Somewhat crude and utterly unimaginative Yeremeich, who wasn’t accustomed to fielding such abstract questions and who had carried as many as fifteen thousand suitcases, baskets, and bindles on his back, replied rather plainly and crudely:
“Ain’t dead yet…”
At that point Belokopytov began to question Yremeich about things and events more firmly rooted in reality, enquiring where this or that person now was, and what changes had occurred in town.

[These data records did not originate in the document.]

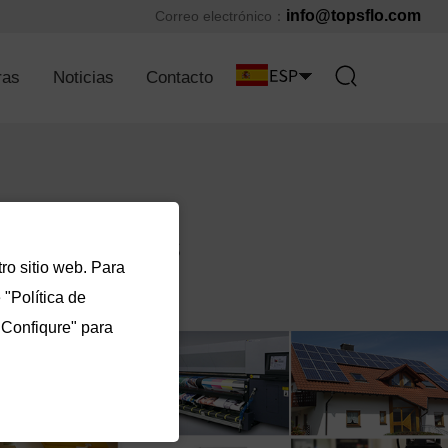
info@topsflo.com
Correo electrónico：
ras
Noticias
Contacto
ro sitio web. Para
"Política de
"Confiqure" para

But Yeremeich, who had lived in this town continuously for fifty-six years, didn’t seem to recognize any of the names Belokopytov mentioned, be they of people or streets.
Blowing his nose and wiping his sweaty face with his sleeve, Yeremeich would first pick up the bags, as if to indicate that it was time to go, then put them back down, worrying that he’d be late to greet the next train.

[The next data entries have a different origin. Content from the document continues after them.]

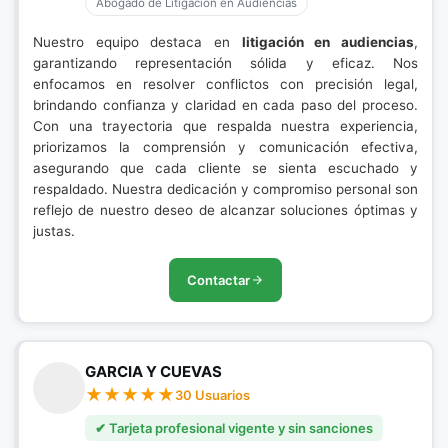
Abogado de Litigación en Audiencias
Nuestro equipo destaca en
litigación en audiencias
,
garantizando representación sólida y eficaz. Nos
enfocamos en resolver conflictos con precisión legal,
brindando confianza y claridad en cada paso del proceso.
Con una trayectoria que respalda nuestra experiencia,
priorizamos la comprensión y comunicación efectiva,
asegurando que cada cliente se sienta escuchado y
respaldado. Nuestra dedicación y compromiso personal son
reflejo de nuestro deseo de alcanzar soluciones óptimas y
justas.
Contactar
GARCIA Y CUEVAS
30 Usuarios
✔ Tarjeta profesional vigente y sin sanciones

Nina Osipovna broke into their friendly conver
sation, asking nastily whether Ivan Ivanovich intended to stay and live right there, in the bosom of nature, or whether he had something else in mind.
As she spoke, Nina Osipovna angrily tapped her shoe against the steps and dolefully pursed her lips.

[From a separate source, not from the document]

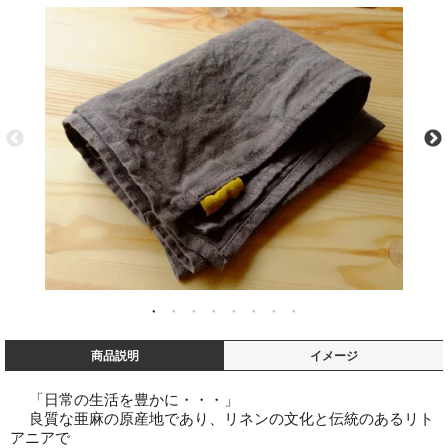
商品説明
イメージ
「日常の生活を豊かに・・・」
良質な亜麻の原産地であり、リネンの文化と伝統のあるリト
アニアで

Ivan Ivanovich was about to respond in some way, but then Comrade Peter Pavlovich Sitnikov, respected by all, emerged from his office. He had heard the hubbub and was accompanied by an agent of the criminal investigation division. However, seeing that all was well, and that the public peace and quiet had in no way been disturbed, and that, in fact, nothing at all had happened, aside from a family dispute involving the tapping of a lady’s shoe against the steps, Peter Pavlovich Sitnikov began to turn back—but then Ivan Ivanovich ran up to him and asked whether he remembered him, gripping him firmly by the hand, shaking it, and rejoicing.
Maintaining his dignity, Sitnikov answered that he did indeed remember something, vaguely, and that there was something familiar about Belokopytov’s countenance, but he could not say or recall anything definitively.
Pleading official business and shaking Belokopytov’s hand, he withdrew, giving a wave to the unfamiliar dark woman.
The agent left as well, after first asking Belokopytov about international politics and events in Germany. He silently listened to Belokopytov’s speech, gave a nod, and walked off, commanding Yeremeich to move the bags as far as possible from the entrance, so that passengers wouldn’t break their legs.
Yeremeich irately shouldered the bags for the final time and started walking, asking where he ought to take them.
“Indeed,” Nina Osipovna asked Belokopytov. “Where were you planning on going?”
With a certain degree of perplexity and concern, Ivan Ivanovich began to think about where he could go, but he simply didn’t know, and so he asked Yeremeich whether there was a room available somewhere in the vicinity, if only on a temporary basis.
Lowering the bags once more, Yeremeich also began to think and try to remember. He finally concluded there was nowhere to go besides Katerina Vasilyevna Kolenkorova’s, and so off he went. But Ivan Ivanovich ran ahead of him, saying that he remembered that most gentle woman Katerina Vasilyevna full well, and remembered full well where she lived, and that he would lead the way.